Through recent long-term chemoprevention trials with rofecoxib and celecoxib, researchers discovered a previously unrecognized cardiovascular toxicity, of relatively low frequency but significant magnitude, associated with the drugs. These reports have not only diminished interest in the use of NA-NSAIDs and COXIBs in cancer chemoprevention, but have also caused some researchers to question the notion of chemoprevention more broadly.
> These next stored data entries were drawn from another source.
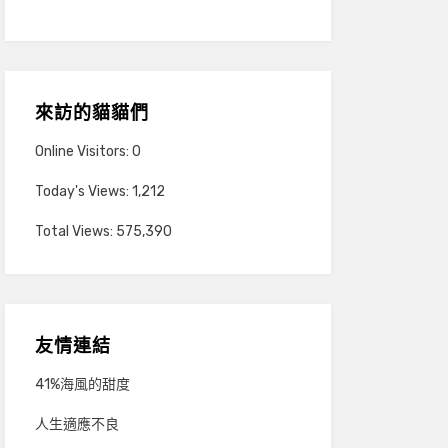
來訪的貓貓們
Online Visitors:
0
Today's Views:
1,212
Total Views:
575,390
友情連結
41%海風的甜度
人生適應不良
"The questions raised by recent developments with the use of COXIBs are similar to those faced by prior researchers studying cancer chemoprevention with tamoxifen or fenasteride," according to Ernest Hawk of the NCI and lead author of the study. "Establishing an acceptable balance between risks and benefits is critical in all areas of medicine, but medical oncology has rarely been dissuaded by an initial suboptimal therapeutic index. The risks posed by NA-NSAIDs and COXIBs should be seen as a stimulus for research to improve the balance of benefits versus risks, rather than a mandate to abandon one of the most consistent and powerful classes of chemopreventive agents known."

Indeed, before making any such decisions, researchers need to evaluate the data on the potential chemopreventive benefits of COXIBs in these studies. If studies show remarkable effectiveness in all or a subset of patients, they may yet prove to be useful despite their shortcomings. If COXIBs are not shown to work, researchers need to continue to study why in light of their substantial preliminary promise.